You're wrong, Pappy! Cole made Michael and Bob look completely different: Michael smokes a pipe!

At least in this story Faye's new face looks like her own old one (even if she doesn't think so) rather than looking like another actual person, like David Hasselhoff on Knight Rider or Tom Berenger in the movie Shattered, where they are made to look like someone else who exists.

Daniel [oeconomist.com] said...

In real life, women are so conditioned to see their appearances as of great importance — and men as preöccupied with female physical beauty — that many women simply don't know how to deal with a man who places much more emphasis on other things. My second girl-friend was, physically, remarkably beautiful, and never adjusted to the idea that I wasn't over-whelmed. My third girl-friend was constantly worried that I'd leave her for a trimmer, prettier woman.

The art here is … bad. It has occasional moments, but sometimes these don't even last through the whole panel. It's as if someone inked carefully here-and-there, but then went back to complete the work in a state of panic or of utterly lack of concern.

Like so many of the stories that I've seen from love comics, this is a tale of passion, written with no passion.
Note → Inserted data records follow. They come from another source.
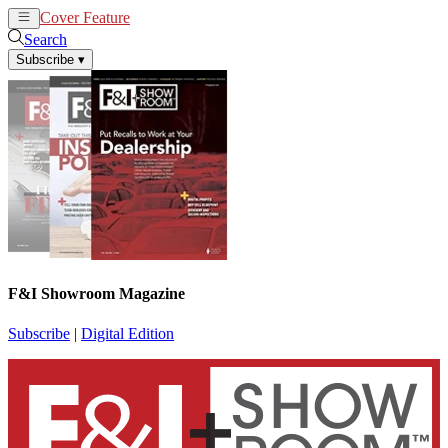
Cover Feature
News
Articles
Search
Subscribe
▾
F&I Showroom Magazine
Subscribe
|
Digital Edition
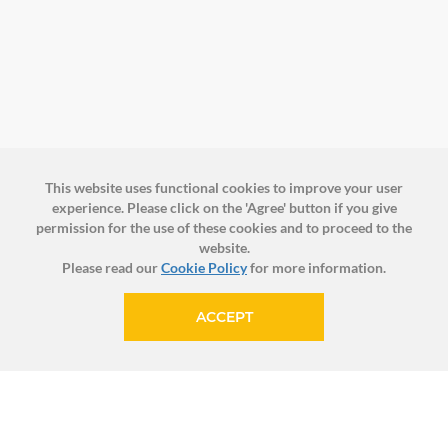
This website uses functional cookies to improve your user
experience. Please click on the 'Agree' button if you give
permission for the use of these cookies and to proceed to the
website.
Please read our
Cookie Policy
for more information.
ACCEPT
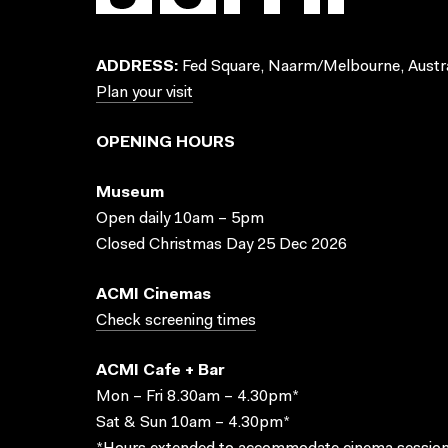
ADDRESS:
Fed Square, Naarm/Melbourne, Austra
Plan your visit
OPENING HOURS
Museum
Open daily 10am – 5pm
Closed Christmas Day 25 Dec 2026
ACMI Cinemas
Check screening times
ACMI Cafe + Bar
Mon – Fri 8.30am – 4.30pm*
Sat & Sun 10am – 4.30pm*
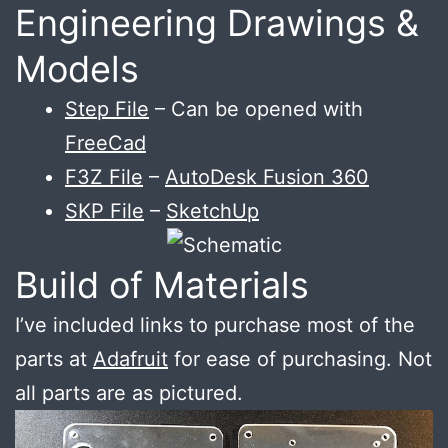
Engineering Drawings &
Models
Step File
– Can be opened with
FreeCad
F3Z File
–
AutoDesk Fusion 360
SKP File
–
SketchUp
Build of Materials
I’ve included links to purchase most of the
parts at
Adafruit
for ease of purchasing. Not
all parts are as pictured.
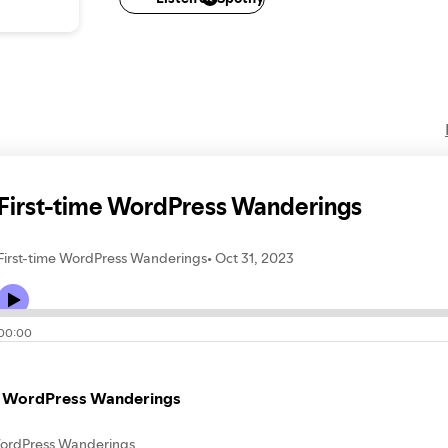
brbsrj.blogspot.com
blnjac.blogspot.com
abvnl.blo
rlabrs.blogspot.com
rsbjl.blogspot.com
First-time WordPress Wanderings
First-time WordPress Wanderings
Oct 31, 2023
00:00
e WordPress Wanderings
WordPress Wanderings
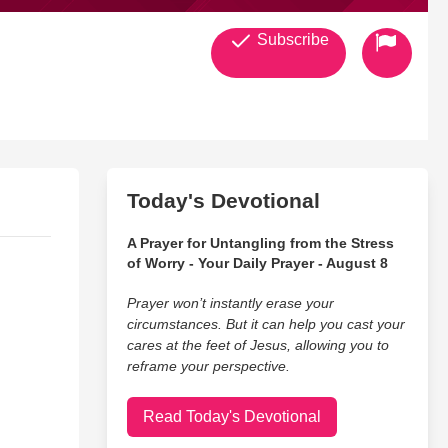
Subscribe
Today's Devotional
A Prayer for Untangling from the Stress
of Worry - Your Daily Prayer - August 8
Prayer won’t instantly erase your
circumstances. But it can help you cast your
cares at the feet of Jesus, allowing you to
reframe your perspective.
Read Today's Devotional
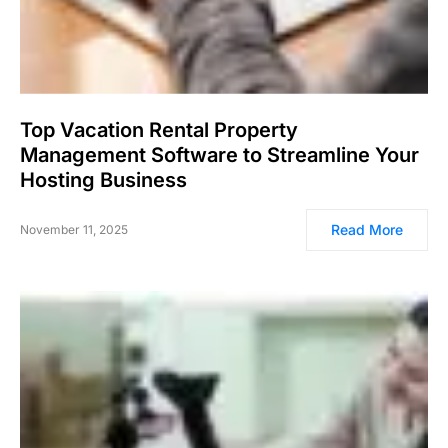
Top Vacation Rental Property
Management Software to Streamline Your
Hosting Business
Read More
November 11, 2025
Were I publishing a love comic then, while I'd want some stories that were closer to our ordinary experiences of love and of heartbreak, I'd also want to do things such as license the characters of Nick and Nora Charles. (I'd tell my writers that they'd d_mn'd well better emphasize the love between these two characters, as they solved crimes.) I'd tell the writers that if they had a science-fiction or fantasy story with a love angle, then I wanted to see it. I'd want writers to do work about which they could be passionate.

Pappy said...

Ryan, of course. I cleaned my glasses of the smears of jelly from my morning toast and see that you are correct. Michael and Bob are completely different.

I think there is a place for vapid beauties in our lives...the ones whose selfies end up on the Internet. (Actually, I bless those girls for the happiness they bring to me, even without knowing me.)

Pappy said...

Daniel, I assume that the story was written by a man. But maybe not. It is the man in the story who is so unsympathetic. We know that type of man...he is the one who collects women as trophies. A female writer might have a different view of that than a male.
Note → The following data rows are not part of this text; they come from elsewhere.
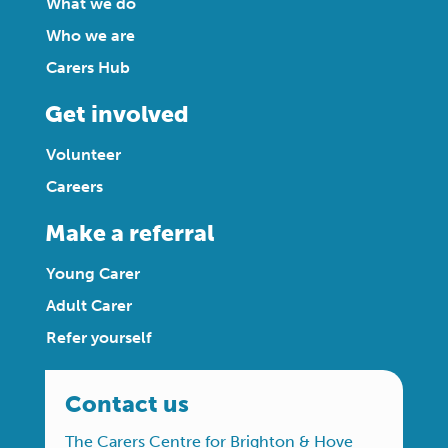
What we do
Who we are
Carers Hub
Get involved
Volunteer
Careers
Make a referral
Young Carer
Adult Carer
Refer yourself
Contact us
The Carers Centre for Brighton & Hove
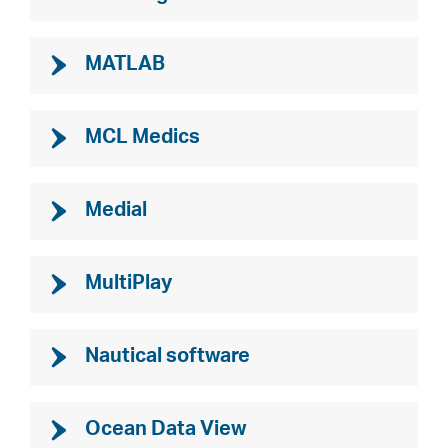
MATLAB
MCL Medics
Medial
MultiPlay
Nautical software
Ocean Data View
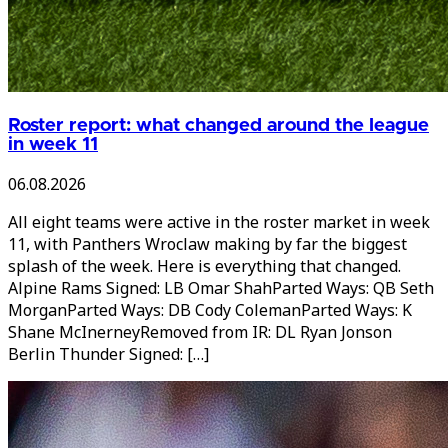
Roster report: what changed around the league
in week 11
06.08.2026
All eight teams were active in the roster market in week
11, with Panthers Wroclaw making by far the biggest
splash of the week. Here is everything that changed.
Alpine Rams Signed: LB Omar ShahParted Ways: QB Seth
MorganParted Ways: DB Cody ColemanParted Ways: K
Shane McInerneyRemoved from IR: DL Ryan Jonson
Berlin Thunder Signed: […]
All love stories are formula. If I watch a movie with my wife I can always guess when certain events will happen, because they are built into the formula. And they are formulaic because real relationships follow the same course as the fictional ones.
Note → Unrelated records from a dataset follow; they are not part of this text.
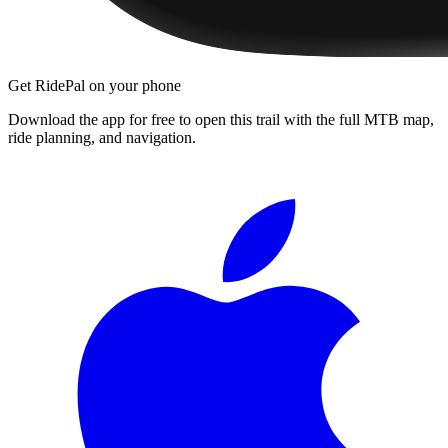
Get RidePal on your phone
Download the app for free to open this trail with the full MTB map,
ride planning, and navigation.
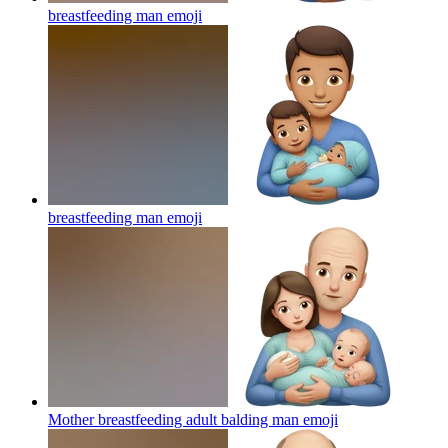
breastfeeding man
emoji
breastfeeding man
emoji
Mother breastfeeding adult balding man
emoji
I can't really think of any science fiction I've read that has a strong love interest. (My science fiction reading in the past few years has been just like my comic book reading, from the forties and fifties.) I assume it is because science fiction writers didn't have love affairs, being too busy hunched over a typewriter writing for a readership made up of other guys. That is a stereotype, but probably more true than untrue.

What I am trying to say is that I don't think anyone can write about the vicissitudes of love and relationships unless one has been through a few of them, both successful and unsuccessful. Knowing now what I did not know 50 years ago when I first started having relationships, I wonder if I'd had a glimpse of my future, that knowledge of the bumpy road to love would have had me hunching over a typewriter to write science fiction, forgoing the real-life dramas to come.